Blue: Cell 0 / Top Left (A or B)
Green: Cell 1 / Bottom Left (C or D)
Orange: Cell 2 / Top Right (E or F)
Brown: Cell 3 / Bottom Right (G or H)

The number is the bound on each node. Nodes with a white background are sum nodes and/or words. You can’t read the individual words off this diagram any more, just the points that they contribute.

To recap how the bounds flow:

White nodes (sum nodes) are the sum of their children, plus any words on this node.
Colored nodes (choice nodes) are the max of their children.

And that is how you calculate an upper bound on a class of boards.

The upper bound here isn’t precise: 14 is larger than 8. Why is that? One thing that’s striking in the colorful tree is just how jumbled the colors are. There’s green on the left, right and middle. There’s orange everywhere. In terms of the Boggle board, this means we make the same choice (which letter to pick for each cell) many times in many different places in the tree. And we might not make the same choice every time. It’s not possible to find both CAGE and AGED on the same board, because the bottom left cell (1/green) has to be either a C or a D. It can’t be both.

The last post explained how we could tighten the bound by synchronizing these choices. In terms of the tree, this means applying lots of pivot operations to “lift” one of the choices to the top (left). Here’s what the tree looks like after lifting the choice for cell 0 (blue):

Now there’s a single blue choice node on the left, and the bound has gone down. In this case there are fewer nodes after lifting, but that’s not usually the case. The choice for cell 0 (blue) is synchronized now, but the other choices are not. To keep improving the bound, we can lift another choice. Let’s do green:

The bound has dropped again, and the tree is getting more orderly. We can keep going. Cell 2, orange, is next:

It won’t improve the bound but, for completeness, we can also lift cell 3 (brown):

Each lift adds a layer to a “choice pyramid” at the top of the tree, until what we’re left with is just a decision tree. The bound on this is tight, and you can find the board that produces the best score by following the max path down the tree.

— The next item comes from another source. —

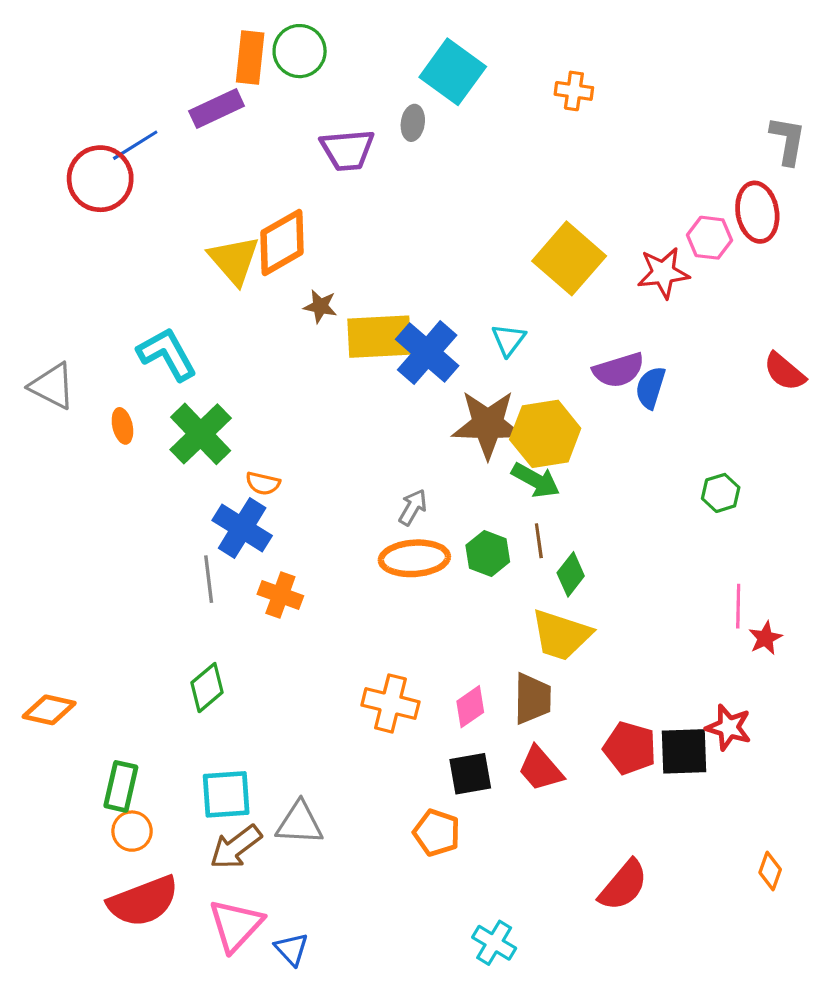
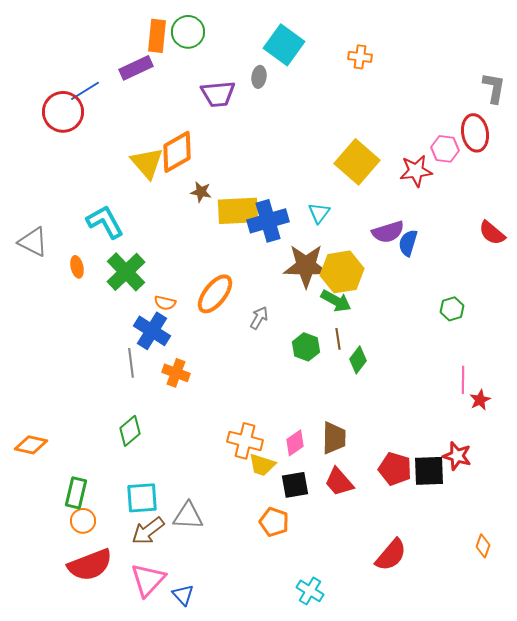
blue cross: (427, 353) -> (268, 221), turned 33
orange ellipse: (414, 558) -> (215, 294), moved, turned -48
yellow trapezoid: (561, 635) -> (262, 465), moved, size x0.7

Lifting is an effective way to tighten the bound on a class of boards, but it’s computationally expensive and it gobbles up enormous amounts of memory for large trees.

Orderly Trees

I tried to imagine what “lifting” meant in terms of how you traversed the board. What if there were a way to construct the lifted tree directly?

One interesting property of the lifted tree is that it doesn’t encode the letters of a word in the order that they appear in that word. AGED, for example, might be represented more like GEDA after lifting. You could imagine creating an effect like this while traversing the Boggle board by allowing yourself to add letters at the start of the word, in addition to the end, or even the middle.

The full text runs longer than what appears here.